Seytkhalilov played for Zirka Kropyvnytskyi in Kirovohrad Oblast championship and in 2019–20 Ukrainian Football Amateur League.

In August 2020 he was transferred to the Premier League debutante FC Inhulets Petrove and made his debut in the Ukrainian Premier League on 21 February 2021, playing as the second half-time substituted player in a home drawing match against FC Vorskla Poltava. He played for Inhulets U19 team for two years in Ukrainian Premier League Under-21 and Under-19, featuring in 20 matches and scoring 1 goal.
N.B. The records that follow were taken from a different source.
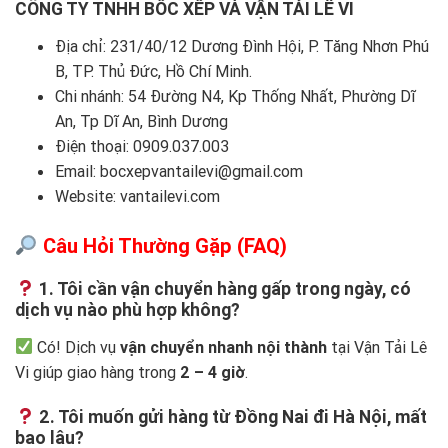
CÔNG TY TNHH BỐC XẾP VÀ VẬN TẢI LÊ VI
Địa chỉ: 231/40/12 Dương Đình Hội, P. Tăng Nhơn Phú
B, TP. Thủ Đức, Hồ Chí Minh.
Chi nhánh: 54 Đường N4, Kp Thống Nhất, Phường Dĩ
An, Tp Dĩ An, Bình Dương
Điện thoại:
0909.037.003
Email: bocxepvantailevi@gmail.com
Website:
vantailevi.com
Câu Hỏi Thường Gặp (FAQ)
1. Tôi cần vận chuyển hàng gấp trong ngày, có
dịch vụ nào phù hợp không?
Có! Dịch vụ
vận chuyển nhanh nội thành
tại Vận Tải Lê
Vi giúp giao hàng trong
2 – 4 giờ
.
2. Tôi muốn gửi hàng từ Đồng Nai đi Hà Nội, mất
bao lâu?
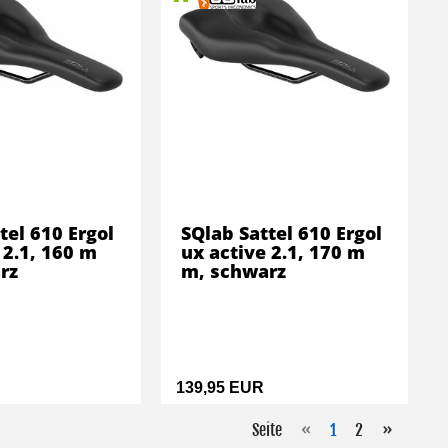
tel 610 Ergol
SQlab Sattel 610 Ergol
 2.1, 160 m
ux active 2.1, 170 m
rz
m, schwarz
139,95 EUR
Seite
«
1
2
»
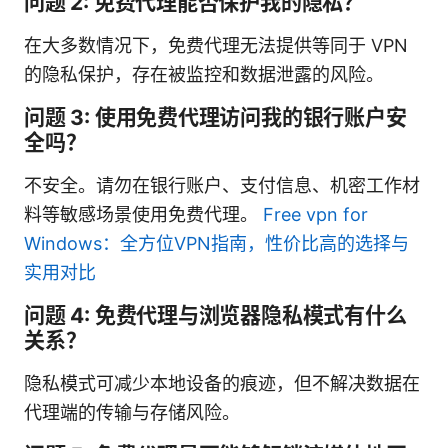
问题 2: 免费代理能否保护我的隐私？
在大多数情况下，免费代理无法提供等同于 VPN
的隐私保护，存在被监控和数据泄露的风险。
问题 3: 使用免费代理访问我的银行账户安
全吗？
不安全。请勿在银行账户、支付信息、机密工作材
料等敏感场景使用免费代理。
Free vpn for
Windows：全方位VPN指南，性价比高的选择与
实用对比
问题 4: 免费代理与浏览器隐私模式有什么
关系？
隐私模式可减少本地设备的痕迹，但不解决数据在
代理端的传输与存储风险。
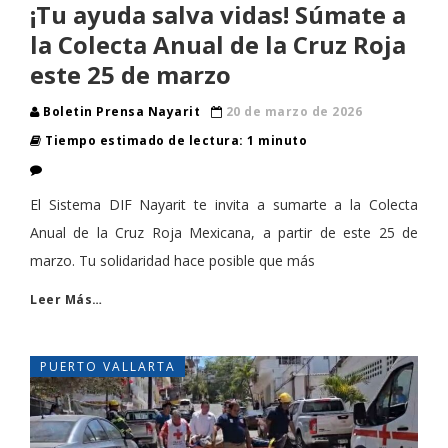
¡Tu ayuda salva vidas! Súmate a
la Colecta Anual de la Cruz Roja
este 25 de marzo
Boletin Prensa Nayarit
20 de marzo de 2026
Tiempo estimado de lectura: 1 minuto
El Sistema DIF Nayarit te invita a sumarte a la Colecta
Anual de la Cruz Roja Mexicana, a partir de este 25 de
marzo. Tu solidaridad hace posible que más
Leer Más…
PUERTO VALLARTA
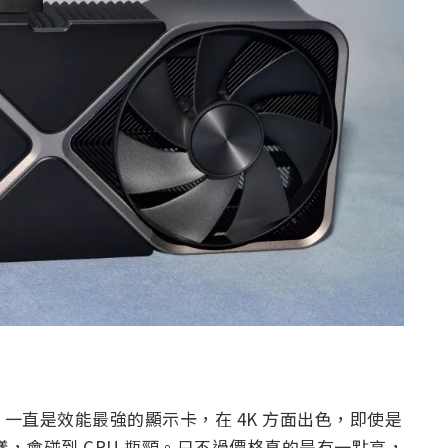
TX 4090 一直是效能最強的顯示卡，在 4K 方面出色，即使是
PU 也一樣，會碰到 CPU 瓶頸。只不過價格真的是有一點高，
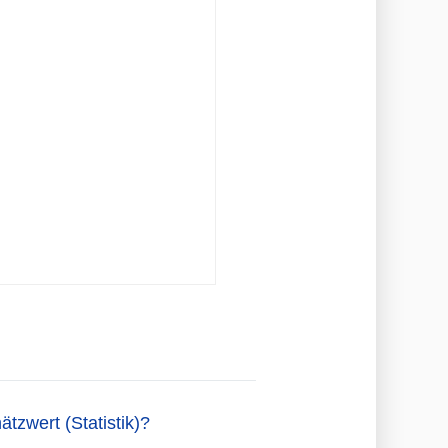
tzwert (Statistik)?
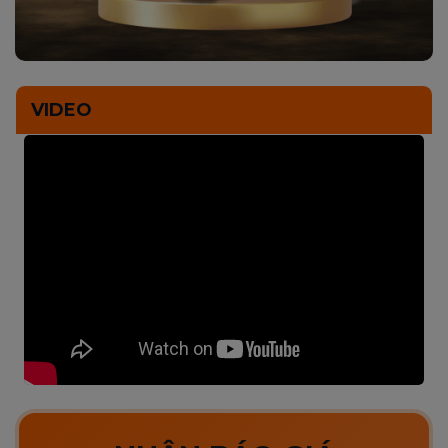
VIDEO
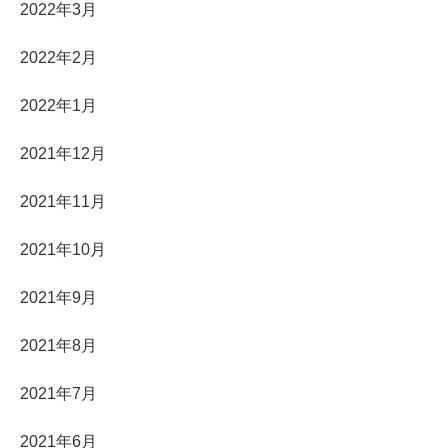
2022年3月
2022年2月
2022年1月
2021年12月
2021年11月
2021年10月
2021年9月
2021年8月
2021年7月
2021年6月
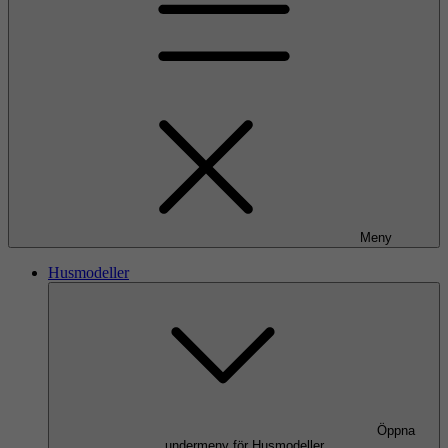
Meny
Husmodeller
Öppna
undermeny för Husmodeller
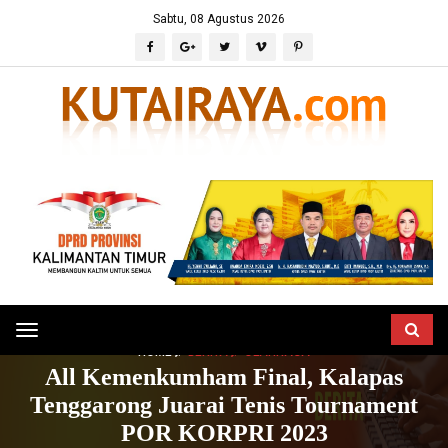
Sabtu, 08 Agustus 2026
Toggle
HOME
BERITA
OLAHRAGA
navigation
All Kemenkumham Final, Kalapas
Tenggarong Juarai Tenis Tournament
POR KORPRI 2023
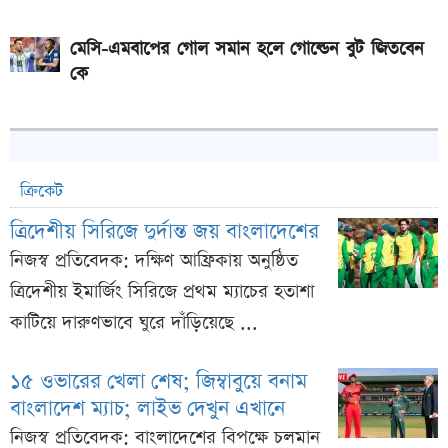
মেসি-এমবাপের গোল সমান হলে গোল্ডেন বুট জিতবেন
কে
ক্রিকেট
ত্রিদেশীয় সিরিজে দুর্দান্ত জয় বাংলাদেশের
নিজস্ব প্রতিবেদক: দক্ষিণ আফ্রিকায় অনুষ্ঠিত
ত্রিদেশীয় ইমার্জিং সিরিজে প্রথম ম্যাচের হতাশা
কাটিয়ে দারুণভাবে ঘুরে দাঁড়িয়েছে ...
১৫ ওভারের খেলা শেষ; জিম্বাবুয়ে বনাম
বাংলাদেশ ম্যাচ; লাইভ দেখুন এখানে
নিজস্ব প্রতিবেদক: বাংলাদেশের বিপক্ষে চলমান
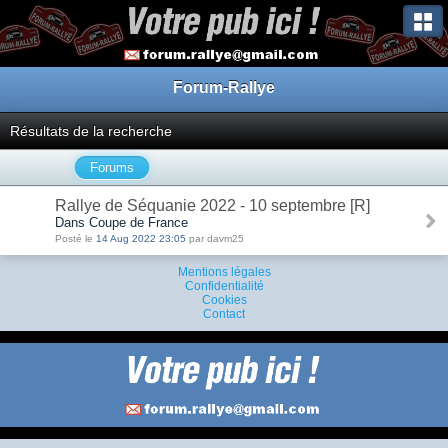
Forum-Rallye
Résultats de la recherche
Forums
Rallye de Séquanie 2022 - 10 septembre [R]
Dans Coupe de France
Posté le
14 Aug 2022 23:05
par davm25
Mentions légales
Confidentialité
Cookies
Contact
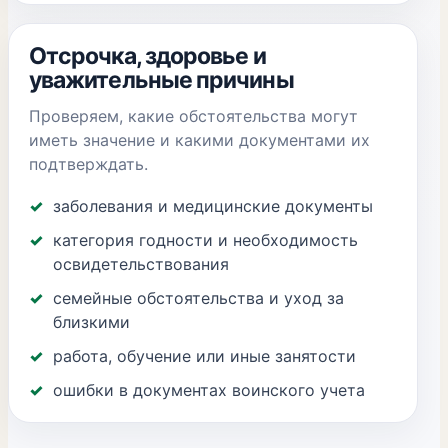
Отсрочка, здоровье и
уважительные причины
Проверяем, какие обстоятельства могут
иметь значение и какими документами их
подтверждать.
заболевания и медицинские документы
категория годности и необходимость
освидетельствования
семейные обстоятельства и уход за
близкими
работа, обучение или иные занятости
ошибки в документах воинского учета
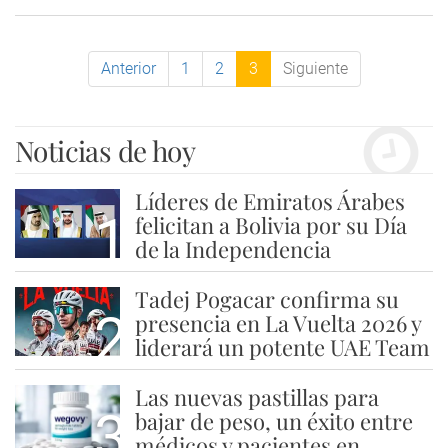
Anterior
1
2
3
Siguiente
Noticias de hoy
Líderes de Emiratos Árabes
1
felicitan a Bolivia por su Día
de la Independencia
Tadej Pogacar confirma su
2
presencia en La Vuelta 2026 y
liderará un potente UAE Team
Las nuevas pastillas para
3
bajar de peso, un éxito entre
médicos y pacientes en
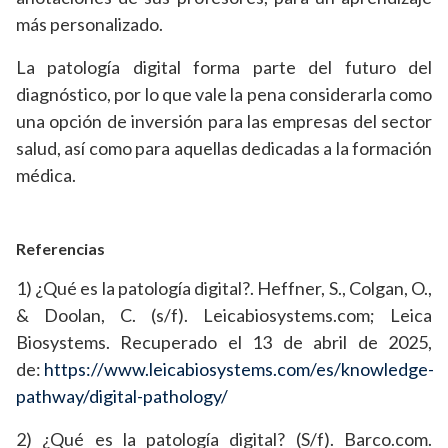
más personalizado.
La patología digital forma parte del futuro del
diagnóstico, por lo que vale la pena considerarla como
una opción de inversión para las empresas del sector
salud, así como para aquellas dedicadas a la formación
médica.
Referencias
1) ¿Qué es la patología digital?. Heffner, S., Colgan, O.,
& Doolan, C. (s/f). Leicabiosystems.com; Leica
Biosystems. Recuperado el 13 de abril de 2025,
de:
https://www.leicabiosystems.com/es/knowledge-
pathway/digital-pathology/
2) ¿Qué es la patología digital? (S/f). Barco.com.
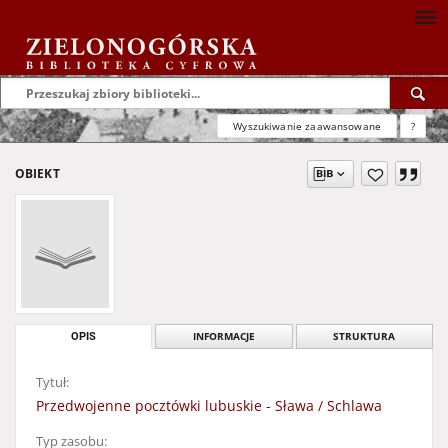
Wyszukiwanie zaawansowane
?
OBIEKT
OPIS
INFORMACJE
STRUKTURA
Tytuł:
Przedwojenne pocztówki lubuskie - Sława / Schlawa
Typ zasobu:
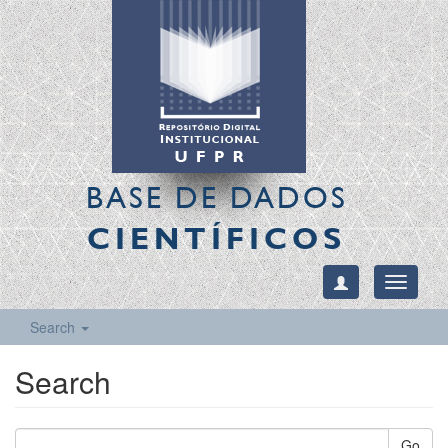
BASE DE DADOS
CIENTÍFICOS
Toggle
navigati
Search
Search
Go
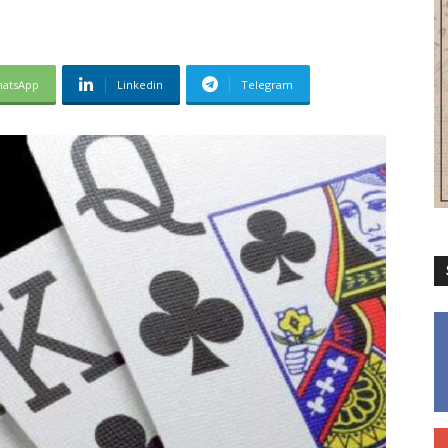
atsApp
Linkedin
Telegram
Seytkhalilov joined Ukrainian First League club Kremin Kremenchuk during August 2021 on a half season-long loan. He took shirt number 97. Seytkhalilov made 14 appearances in all competitions for Kremin, assisting 2 times, before returning to Inhulets in July 2022.

He moved to Ukrainian First League Hirnyk-Sport Horishni Plavni in 2022 making 11 appearances, scoring 1 goal in a win against Skoruk Tomakivka. On 7 February 2023 Seytkhalilov joined another Ukrainian First League club Metalurh Zaporizhzhia.